Investigating Hadoop distributions: Which is right for you?
A collection of articles that takes you from defining technology needs to purchasing options
Hadoop is an open source technology that today is the data management platform most commonly associated with big data applications. The distributed processing framework was created in 2006, primarily at Yahoo and based partly on ideas outlined by Google in a pair of technical papers; soon, other Internet companies such as Facebook, LinkedIn and Twitter adopted the technology and began contributing to its development. In the past few years, Hadoop has evolved into a complex ecosystem of infrastructure components and related tools, which are packaged together by various vendors in commercial Hadoop distributions.

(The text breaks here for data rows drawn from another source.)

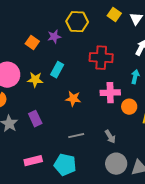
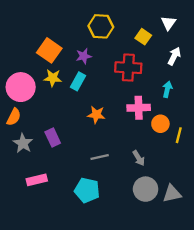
yellow square: (114, 15) -> (143, 37), moved
purple star: (54, 37) -> (84, 56), moved
orange square: (32, 43) -> (49, 50), size x1.5
yellow star: (35, 80) -> (53, 78), moved
pink rectangle: (33, 161) -> (37, 180), moved

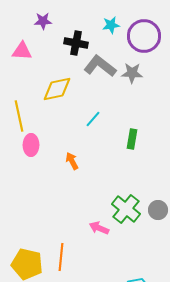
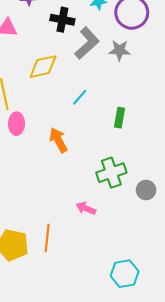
gray L-shape: (100, 66) -> (87, 43), turned 100
orange arrow: (72, 161) -> (58, 140), size x1.4
green cross: (126, 209) -> (111, 173), moved, turned 32

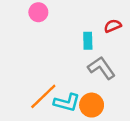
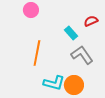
cyan rectangle: (88, 41) -> (71, 33), turned -40
orange line: (43, 96) -> (37, 53), moved, turned -35

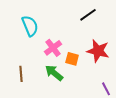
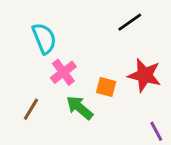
pink cross: (53, 48) -> (63, 72), moved
brown line: (21, 74) -> (31, 109), turned 35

Running on clusters of commodity servers, Hadoop offers a high-performance, low-cost approach to establishing a big data management architecture for supporting advanced analytics initiatives. As awareness of its capabilities has increased, Hadoop's use has spread to other industries, for both reporting and analytical applications involving a mix of traditional structured data and newer forms of unstructured and semi-structured data. This includes Web clickstream data, online ad information, social media data, healthcare claims records, and sensor data from manufacturing equipment and other devices on the Internet of Things.

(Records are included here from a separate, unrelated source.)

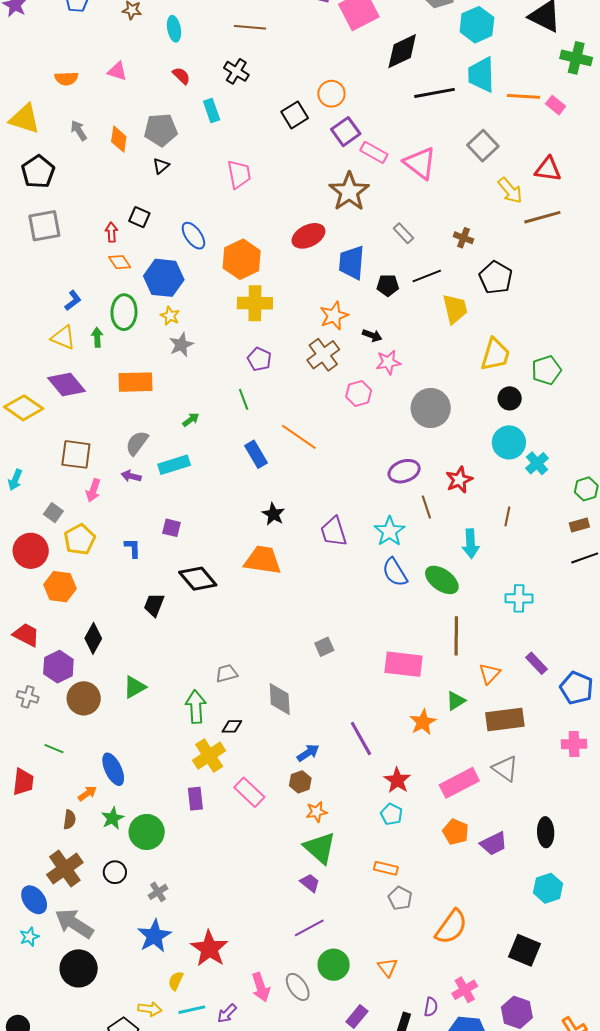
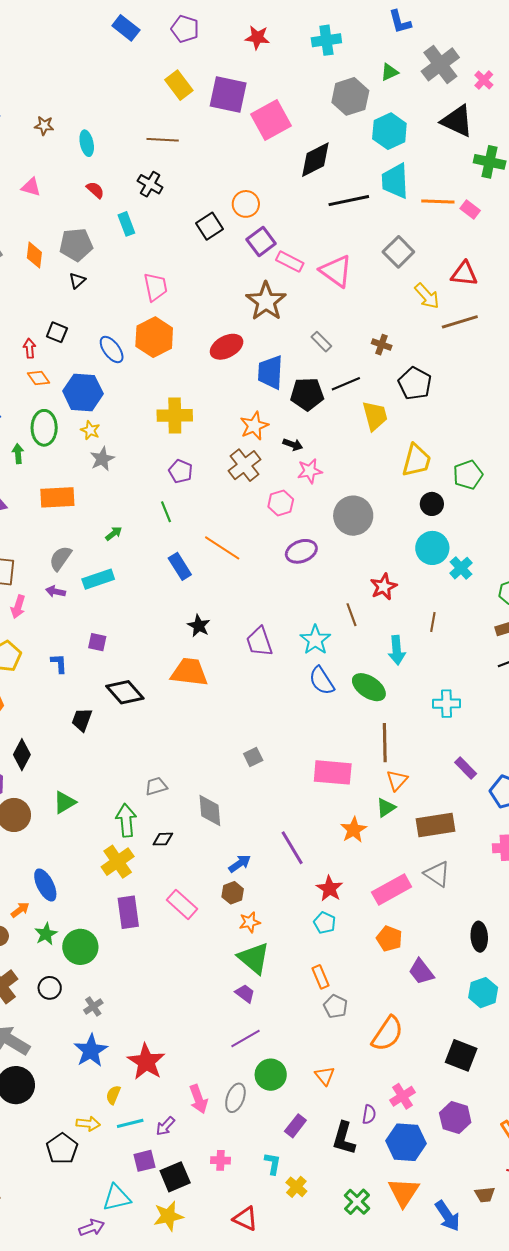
orange hexagon: (242, 259) -> (154, 337), moved
black pentagon: (388, 285) -> (307, 394), size x1.5
purple ellipse: (404, 471) -> (301, 551), moved
orange triangle: (490, 674) -> (397, 780), moved
yellow cross: (209, 756) -> (118, 862), moved
purple rectangle: (195, 799) -> (128, 912), size x1.4
purple trapezoid: (494, 844) -> (421, 972), moved, turned 80
orange rectangle: (386, 868) -> (320, 977), turned 55
gray ellipse: (298, 987) -> (235, 1098), turned 56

This is the first article in a four-part series on Hadoop distributions for big data management. This article laid the groundwork while article No. 2 examines specific use cases for buying a Hadoop distribution. Article No. 3 will help you determine your must-have features. The concluding article will examine Hadoop distributions from the leading vendors, comparing and contrasting their features.
What is Hadoop?
The Hadoop framework encompasses a large number of open source software components with a set of core modules for capturing, processing, managing and analyzing massive volumes of data that's surrounded by a variety of supporting technologies. The core components include:
- The Hadoop Distributed File System (HDFS), which supports a conventional hierarchical directory and file system that distributes files across the storage nodes (i.e., DataNodes) in a Hadoop cluster.
- MapReduce, a programming model and execution framework for parallel processing of batch applications.

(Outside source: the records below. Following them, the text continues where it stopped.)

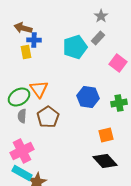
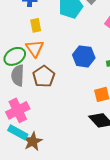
yellow rectangle: (26, 52) -> (36, 25), moved
gray semicircle: (22, 116) -> (18, 75), size x1.5

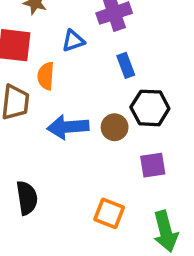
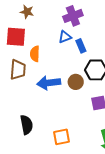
blue triangle: (73, 41) -> (65, 37), moved
orange square: (109, 213) -> (62, 137), moved, turned -30

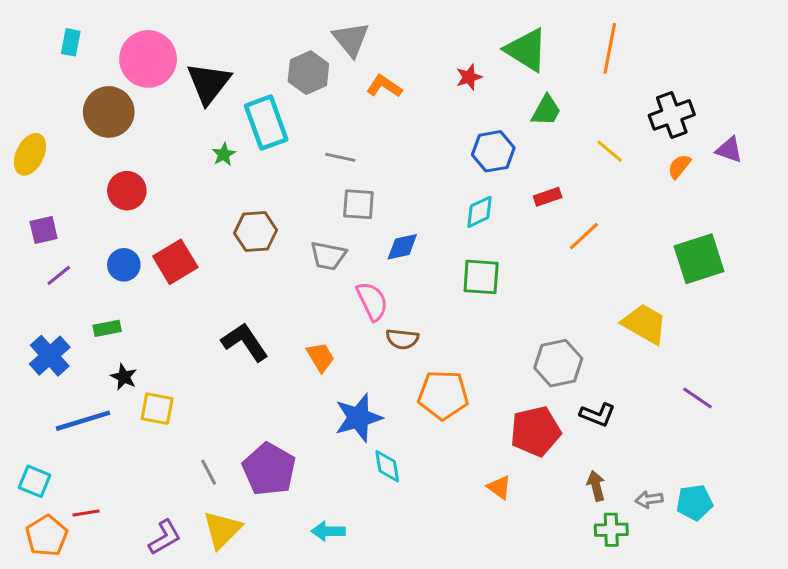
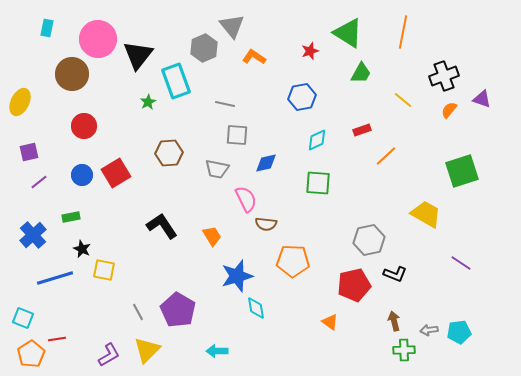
blue hexagon: (493, 151) -> (302, 97), moved

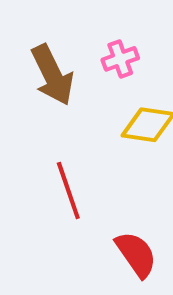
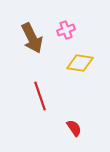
red semicircle: (136, 254) -> (74, 128), size x0.7

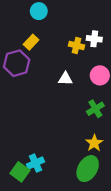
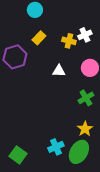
white cross: (94, 39) -> (85, 35), turned -32
yellow rectangle: (31, 42) -> (39, 38), moved
cyan cross: (35, 163) -> (56, 147), moved

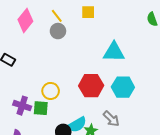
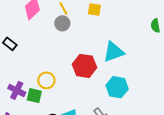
cyan triangle: (114, 52) -> (114, 52), turned -30
red hexagon: (91, 86) -> (84, 66), moved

- YARN (short for the good-humored Yet Another Resource Negotiator), which manages job scheduling and allocates cluster resources to running applications, arbitrating among them when there's contention for the available resources. It also tracks and monitors the progress of processing jobs.
- Hadoop Common, a set of libraries and utilities used by the different components.
In Hadoop clusters, those core pieces and other software modules are layered on top of a collection of computing and data storage hardware nodes. The nodes are connected via a high-speed internal network to form a high-performance parallel and distributed processing system.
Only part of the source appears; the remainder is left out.